Ok with the bombardment already.

Hmm! We go on a 3 week vacation, come back semi-conscience yet we go on a weekend out and come back comatose.  How does that happen?

Trying to get myself back in gear from the past weekend has taken way longer than expected. Granted, our weekend was accompanied by changes in the weather and that may have had something to do with it all. The children have been fighting some bug and now, I  am too.

I am constantly amazed at the bombardment that we take on each day. How much control do we really have?  I struggle with this each day and more on the days I look back and feel as if I have wasted my time. That happens more often than I would like…yet what is a waste of time?

I know I have gone down this road before and yet it seems to be the object of “my” blog.  Am I supposed to “preach” on the constant bombardment on our time, mind, body, and the like?  If so I am so unqualified, and yes we have established that as well.  I am so unsure of what I am supposed to do here and now.  Have you had enough of the bombardment?  I, for sure, have.
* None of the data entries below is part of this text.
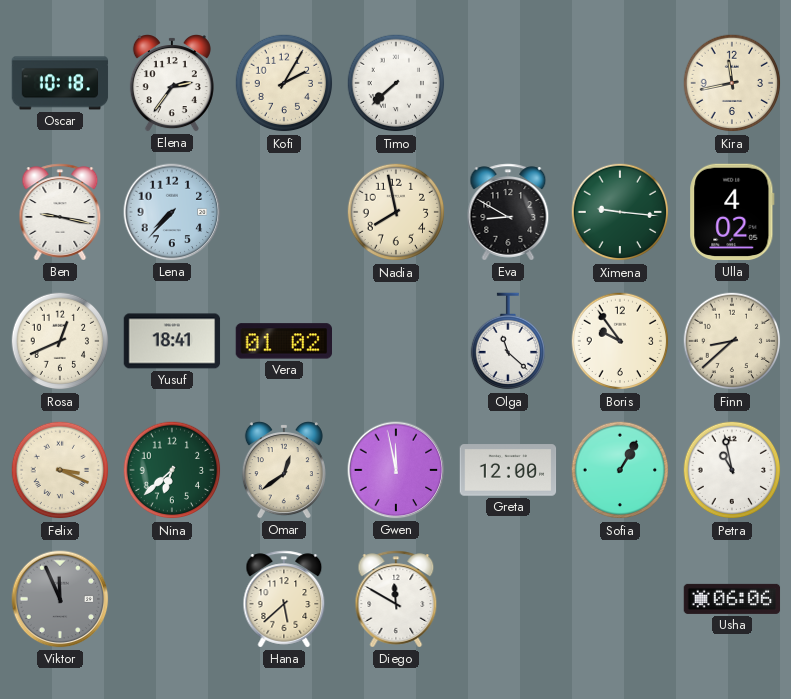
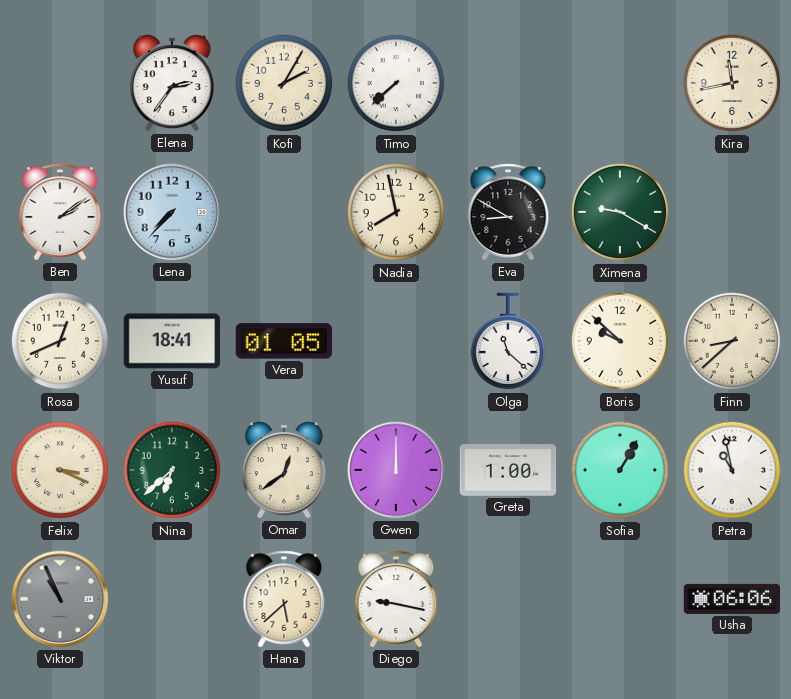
Oscar: 10:18 -> none
Ben: 9:17 -> 2:09
Ximena: 9:16 -> 9:20
Ulla: 4:02 -> none
Vera: 01:02 -> 01:05
Boris: 9:54 -> 9:52
Gwen: 11:58 -> 12:00
Greta: 12:00 -> 1:00
Viktor: 11:56 -> 10:56
Diego: 11:50 -> 9:17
As, I continue on the journey which I have set out on, I ask myself what is it that I am supposed to be accomplishing? Or am I supposed to make fluff talk and continue on until either no one comes to this site or I run out of money.  I foresee many different arenas that I must face yet the bombardment of my time, money, health, family life, spirituality, and mental well being is taking a toll.

It is true that the devil will take any form it needs to to divert us from our spiritual goals. Many times we are taken off our path by those we trust the most, and those we suspect least.  Even our own Priests or religious guides can lead us astray. Not that they mean to, at least, it’s my belief yet in their desire help us find balance in our lives, they can guide us into temptation.  When we come to our priest or religious for guidance and they allows us the ability to be human and to send us back out feeling like it is ok to postpone our Godly duties for our human duties, they may be giving us a license to sin . Taking it easy will only leads us down the wrong road.  It is in our desire to have an easy life that we have gone down a very sinful road.  One which I ask, how can we ever get things back? How can God bless us, with this mess we have made?

God, only You alone know the path to our salvation. What is that we must do to bring you the Honor and Glory you deserve? Help us to see Your plan for us, help us to implement Your plans. Lest we sit back and allow our desire for ease to overtake our desire for purification. Purify our souls, Lord that we should be made worthy of Your  Love.